By mistake forgot to remove below dependency which was earlier added for consumer integration.

<dependency>
<groupId>org.apache.kafka</groupId>
<artifactId>kafka-clients</artifactId>
<version>0.9.0.0</version>

It was causing some conflict while producing which was adding threads in wait state. If anybody can guide on what conflict it can add will be a good learning.

Thanks.

3
Oliver Dain On

It's a little hard to know with the information provided but I suspect that that issue is that you can consume from and then compute the result from the first topic faster than you can produce to the secondary topic. There could be lots of reasons why this might happen. For example, perhaps the writes to the secondary topic aren't as well distributed across partitions. Similarly, producing to a different cluster might succeed for a variety of reasons including faster machines, more machines, better networking, etc.
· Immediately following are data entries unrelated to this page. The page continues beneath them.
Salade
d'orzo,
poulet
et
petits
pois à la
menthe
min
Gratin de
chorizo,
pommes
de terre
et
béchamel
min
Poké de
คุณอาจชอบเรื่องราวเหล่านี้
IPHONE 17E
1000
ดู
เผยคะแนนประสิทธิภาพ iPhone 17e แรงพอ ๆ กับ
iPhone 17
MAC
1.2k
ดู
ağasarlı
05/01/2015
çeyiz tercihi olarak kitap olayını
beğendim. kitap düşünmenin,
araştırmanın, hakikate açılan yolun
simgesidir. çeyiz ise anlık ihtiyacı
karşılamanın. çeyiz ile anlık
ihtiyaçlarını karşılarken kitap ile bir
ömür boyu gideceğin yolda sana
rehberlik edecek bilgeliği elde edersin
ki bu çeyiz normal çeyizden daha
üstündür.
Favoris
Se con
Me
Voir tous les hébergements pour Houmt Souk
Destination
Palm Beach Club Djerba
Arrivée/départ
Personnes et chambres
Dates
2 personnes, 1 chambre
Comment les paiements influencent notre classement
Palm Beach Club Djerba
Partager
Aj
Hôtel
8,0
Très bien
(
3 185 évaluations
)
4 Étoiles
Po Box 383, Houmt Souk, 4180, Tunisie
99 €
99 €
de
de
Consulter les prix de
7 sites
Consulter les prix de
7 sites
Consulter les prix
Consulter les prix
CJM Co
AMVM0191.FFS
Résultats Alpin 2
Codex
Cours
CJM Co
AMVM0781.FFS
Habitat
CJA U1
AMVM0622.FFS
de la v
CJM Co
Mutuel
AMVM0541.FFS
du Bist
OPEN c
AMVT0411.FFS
The basic issue isn't really Kafka specific: if you're consuming from one source and sending that data to a 2nd sink you often can't assume the 2nd sink will always be faster than first source. Whenever the 2nd sink is slower, even by a tiny bit, you'll eventually hit a problem like this. For example, say you can read 100 events/second from the primary but the secondary sink can only consume 99 events/second. That means each second you end up with 1 more event in memory waiting to be sent to your sink. If you don't do anything to slow down the rate at which you read from the primary source you'll run out of RAM, threads, or some other resource.
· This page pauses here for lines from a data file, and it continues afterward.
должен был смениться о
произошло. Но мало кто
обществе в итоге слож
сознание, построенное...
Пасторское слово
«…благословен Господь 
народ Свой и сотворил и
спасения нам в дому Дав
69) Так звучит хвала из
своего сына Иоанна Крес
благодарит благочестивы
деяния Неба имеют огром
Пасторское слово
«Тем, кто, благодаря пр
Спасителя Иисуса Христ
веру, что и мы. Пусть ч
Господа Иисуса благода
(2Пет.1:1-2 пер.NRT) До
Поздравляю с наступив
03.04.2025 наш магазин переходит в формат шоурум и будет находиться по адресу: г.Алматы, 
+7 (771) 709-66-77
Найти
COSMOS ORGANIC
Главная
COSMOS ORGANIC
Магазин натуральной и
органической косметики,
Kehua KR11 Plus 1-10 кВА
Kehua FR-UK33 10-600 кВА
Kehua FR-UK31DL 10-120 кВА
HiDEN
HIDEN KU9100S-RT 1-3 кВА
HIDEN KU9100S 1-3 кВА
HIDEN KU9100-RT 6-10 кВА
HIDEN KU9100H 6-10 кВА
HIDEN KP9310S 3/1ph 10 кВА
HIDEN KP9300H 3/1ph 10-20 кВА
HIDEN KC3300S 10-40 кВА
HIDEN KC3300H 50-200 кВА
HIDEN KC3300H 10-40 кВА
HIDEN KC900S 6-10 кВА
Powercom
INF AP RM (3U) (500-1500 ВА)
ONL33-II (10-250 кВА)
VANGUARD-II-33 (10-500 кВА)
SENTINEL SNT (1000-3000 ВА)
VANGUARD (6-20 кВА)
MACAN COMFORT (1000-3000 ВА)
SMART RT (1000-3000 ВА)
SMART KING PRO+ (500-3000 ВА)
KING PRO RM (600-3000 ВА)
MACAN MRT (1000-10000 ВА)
The general solution is some kind of throttling. For example, you might use a Semaphore that starts with 500 permits: that'd mean you could never read more than 500 items from the primary source that you haven't yet successfully sent to the sink. Before reading an item from the primary source you'd decrement the Semaphore so that if you're already "ahead of" the secondary by 500 items your reader will block. Each time you successfully send an item to your secondary topic you release a permit allowing another read to proceed.

I would caution against fixes like using a 2nd Kafka cluster or something else that works but doesn't really address the core problem. For example, if producing to a different cluster works now, it won't when that cluster slows down due to the loss of a node, a big rebalance, etc. That'd just hide the issue temporarily.